Class IDVersionPostingsFormat

  • All Implemented Interfaces:
    NamedSPILoader.NamedSPI

    public class IDVersionPostingsFormat
    extends PostingsFormat
    A PostingsFormat optimized for primary-key (ID) fields that also record a version (long) for each ID, delivered as a payload created by longToBytes(long, org.apache.lucene.util.BytesRef) during indexing. At search time, the TermsEnum implementation IDVersionSegmentTermsEnum enables fast (using only the terms index when possible) lookup for whether a given ID was previously indexed with version > N (see IDVersionSegmentTermsEnum.seekExact(BytesRef,long).

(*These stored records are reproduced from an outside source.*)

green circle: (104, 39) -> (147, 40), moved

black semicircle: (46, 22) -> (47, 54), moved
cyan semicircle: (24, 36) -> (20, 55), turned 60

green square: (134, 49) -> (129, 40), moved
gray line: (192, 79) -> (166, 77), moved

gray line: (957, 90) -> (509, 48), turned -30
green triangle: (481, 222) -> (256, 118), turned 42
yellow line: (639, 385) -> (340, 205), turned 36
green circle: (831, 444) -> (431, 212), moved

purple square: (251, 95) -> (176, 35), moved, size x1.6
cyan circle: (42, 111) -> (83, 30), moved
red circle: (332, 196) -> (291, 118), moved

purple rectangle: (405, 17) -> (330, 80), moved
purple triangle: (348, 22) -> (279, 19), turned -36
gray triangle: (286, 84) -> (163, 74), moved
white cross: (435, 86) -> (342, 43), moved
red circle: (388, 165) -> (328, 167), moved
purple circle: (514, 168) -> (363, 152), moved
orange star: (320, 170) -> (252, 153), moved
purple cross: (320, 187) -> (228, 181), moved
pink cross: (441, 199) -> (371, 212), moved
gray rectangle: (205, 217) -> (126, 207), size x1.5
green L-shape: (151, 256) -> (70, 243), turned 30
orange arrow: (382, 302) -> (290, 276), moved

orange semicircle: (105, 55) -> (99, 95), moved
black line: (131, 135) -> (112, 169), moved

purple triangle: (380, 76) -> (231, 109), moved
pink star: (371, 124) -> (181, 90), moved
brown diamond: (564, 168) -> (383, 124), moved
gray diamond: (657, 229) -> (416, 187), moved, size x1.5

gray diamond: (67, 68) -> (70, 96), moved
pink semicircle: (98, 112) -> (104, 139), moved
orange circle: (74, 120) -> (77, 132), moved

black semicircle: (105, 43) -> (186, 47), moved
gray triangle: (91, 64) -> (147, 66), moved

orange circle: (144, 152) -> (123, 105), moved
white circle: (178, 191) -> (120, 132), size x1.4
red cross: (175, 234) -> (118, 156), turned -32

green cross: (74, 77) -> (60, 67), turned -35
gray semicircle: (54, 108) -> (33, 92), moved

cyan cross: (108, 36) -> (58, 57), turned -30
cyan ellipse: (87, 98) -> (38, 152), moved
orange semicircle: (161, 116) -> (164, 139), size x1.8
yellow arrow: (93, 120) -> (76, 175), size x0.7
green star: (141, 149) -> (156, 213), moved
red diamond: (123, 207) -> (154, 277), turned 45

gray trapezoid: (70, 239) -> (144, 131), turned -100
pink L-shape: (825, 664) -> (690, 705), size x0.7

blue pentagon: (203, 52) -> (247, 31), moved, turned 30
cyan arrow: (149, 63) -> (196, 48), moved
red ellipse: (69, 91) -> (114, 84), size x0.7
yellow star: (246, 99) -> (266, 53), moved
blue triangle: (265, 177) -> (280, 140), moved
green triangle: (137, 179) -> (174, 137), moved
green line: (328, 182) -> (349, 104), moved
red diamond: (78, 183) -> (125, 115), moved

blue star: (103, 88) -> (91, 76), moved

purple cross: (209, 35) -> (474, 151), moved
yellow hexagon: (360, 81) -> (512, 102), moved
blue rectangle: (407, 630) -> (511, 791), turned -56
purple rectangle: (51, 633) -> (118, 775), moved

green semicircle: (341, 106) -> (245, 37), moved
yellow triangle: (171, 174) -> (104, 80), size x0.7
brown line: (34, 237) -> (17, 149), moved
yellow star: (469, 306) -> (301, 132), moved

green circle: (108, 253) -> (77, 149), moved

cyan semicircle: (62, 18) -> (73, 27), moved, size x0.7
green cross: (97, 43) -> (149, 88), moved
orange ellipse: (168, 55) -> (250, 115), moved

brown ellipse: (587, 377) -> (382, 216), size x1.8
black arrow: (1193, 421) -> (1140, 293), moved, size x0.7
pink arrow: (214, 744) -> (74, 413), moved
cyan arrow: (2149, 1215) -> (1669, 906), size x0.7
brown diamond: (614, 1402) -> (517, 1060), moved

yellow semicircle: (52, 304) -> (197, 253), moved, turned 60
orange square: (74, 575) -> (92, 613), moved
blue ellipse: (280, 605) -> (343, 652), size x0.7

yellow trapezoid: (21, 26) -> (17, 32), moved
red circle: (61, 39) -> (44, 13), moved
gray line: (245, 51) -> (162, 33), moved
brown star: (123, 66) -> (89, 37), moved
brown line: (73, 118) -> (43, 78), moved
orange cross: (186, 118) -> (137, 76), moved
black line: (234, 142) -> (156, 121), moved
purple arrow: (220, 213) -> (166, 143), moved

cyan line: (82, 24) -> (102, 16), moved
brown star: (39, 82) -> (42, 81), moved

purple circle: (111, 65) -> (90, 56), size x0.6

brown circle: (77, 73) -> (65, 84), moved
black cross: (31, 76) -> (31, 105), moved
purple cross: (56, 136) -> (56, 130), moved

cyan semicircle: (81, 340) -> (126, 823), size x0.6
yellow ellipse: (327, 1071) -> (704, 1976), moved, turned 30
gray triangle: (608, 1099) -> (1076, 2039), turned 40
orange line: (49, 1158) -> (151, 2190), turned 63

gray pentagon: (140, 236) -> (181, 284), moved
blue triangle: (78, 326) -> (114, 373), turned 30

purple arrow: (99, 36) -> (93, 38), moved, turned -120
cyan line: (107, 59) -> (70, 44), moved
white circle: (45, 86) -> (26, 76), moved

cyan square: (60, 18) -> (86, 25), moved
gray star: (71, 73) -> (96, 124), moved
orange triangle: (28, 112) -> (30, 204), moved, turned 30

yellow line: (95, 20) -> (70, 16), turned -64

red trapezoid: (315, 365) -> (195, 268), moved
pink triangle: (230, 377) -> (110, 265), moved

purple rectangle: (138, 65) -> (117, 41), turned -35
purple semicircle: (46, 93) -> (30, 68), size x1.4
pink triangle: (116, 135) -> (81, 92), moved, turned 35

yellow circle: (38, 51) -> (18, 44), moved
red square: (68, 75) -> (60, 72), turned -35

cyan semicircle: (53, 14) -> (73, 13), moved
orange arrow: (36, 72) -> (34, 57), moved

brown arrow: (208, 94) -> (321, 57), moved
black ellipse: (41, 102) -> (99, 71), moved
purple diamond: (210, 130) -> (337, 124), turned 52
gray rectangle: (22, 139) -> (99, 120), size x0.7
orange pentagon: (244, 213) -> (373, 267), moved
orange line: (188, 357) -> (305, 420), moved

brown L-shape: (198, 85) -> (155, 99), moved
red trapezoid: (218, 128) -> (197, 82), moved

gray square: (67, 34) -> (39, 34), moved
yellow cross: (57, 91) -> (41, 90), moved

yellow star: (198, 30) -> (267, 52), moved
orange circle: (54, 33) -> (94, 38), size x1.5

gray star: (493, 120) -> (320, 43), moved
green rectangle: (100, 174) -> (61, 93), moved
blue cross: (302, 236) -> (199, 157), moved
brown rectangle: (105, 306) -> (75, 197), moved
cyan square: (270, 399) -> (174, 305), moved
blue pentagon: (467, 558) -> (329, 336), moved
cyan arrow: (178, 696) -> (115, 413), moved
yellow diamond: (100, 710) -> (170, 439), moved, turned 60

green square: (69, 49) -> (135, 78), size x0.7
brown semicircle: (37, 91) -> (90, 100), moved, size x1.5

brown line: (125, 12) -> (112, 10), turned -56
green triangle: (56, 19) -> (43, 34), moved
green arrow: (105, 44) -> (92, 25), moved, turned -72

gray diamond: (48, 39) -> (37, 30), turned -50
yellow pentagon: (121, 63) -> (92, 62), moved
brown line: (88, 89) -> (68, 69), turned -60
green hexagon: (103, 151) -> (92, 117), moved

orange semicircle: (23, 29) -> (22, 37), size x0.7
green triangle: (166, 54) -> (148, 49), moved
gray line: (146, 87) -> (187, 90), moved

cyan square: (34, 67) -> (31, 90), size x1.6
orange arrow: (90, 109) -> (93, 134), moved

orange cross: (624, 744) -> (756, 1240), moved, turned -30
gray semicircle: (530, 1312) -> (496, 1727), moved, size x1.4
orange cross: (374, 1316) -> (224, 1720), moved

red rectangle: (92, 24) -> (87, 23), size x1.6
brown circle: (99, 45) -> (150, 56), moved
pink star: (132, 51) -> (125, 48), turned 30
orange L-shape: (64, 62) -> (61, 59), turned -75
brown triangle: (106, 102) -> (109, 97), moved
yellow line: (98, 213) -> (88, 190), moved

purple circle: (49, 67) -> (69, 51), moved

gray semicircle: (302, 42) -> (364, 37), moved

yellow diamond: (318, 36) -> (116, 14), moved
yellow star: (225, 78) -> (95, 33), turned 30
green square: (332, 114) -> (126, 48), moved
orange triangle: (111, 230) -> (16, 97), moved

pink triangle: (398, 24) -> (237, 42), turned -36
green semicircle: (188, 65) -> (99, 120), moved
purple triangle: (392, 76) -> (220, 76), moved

    This is most effective if the app assigns monotonically increasing global version to each indexed doc. Then, during indexing, use IDVersionSegmentTermsEnum.seekExact(BytesRef,long) (along with LiveFieldValues) to decide whether the document you are about to index was already indexed with a higher version, and skip it if so.

    The field is effectively indexed as DOCS_ONLY and the docID is pulsed into the terms dictionary, but the user must feed in the version as a payload on the first token.

    NOTE: term vectors cannot be indexed with this field (not that you should really ever want to do this).

    WARNING: This API is experimental and might change in incompatible ways in the next release.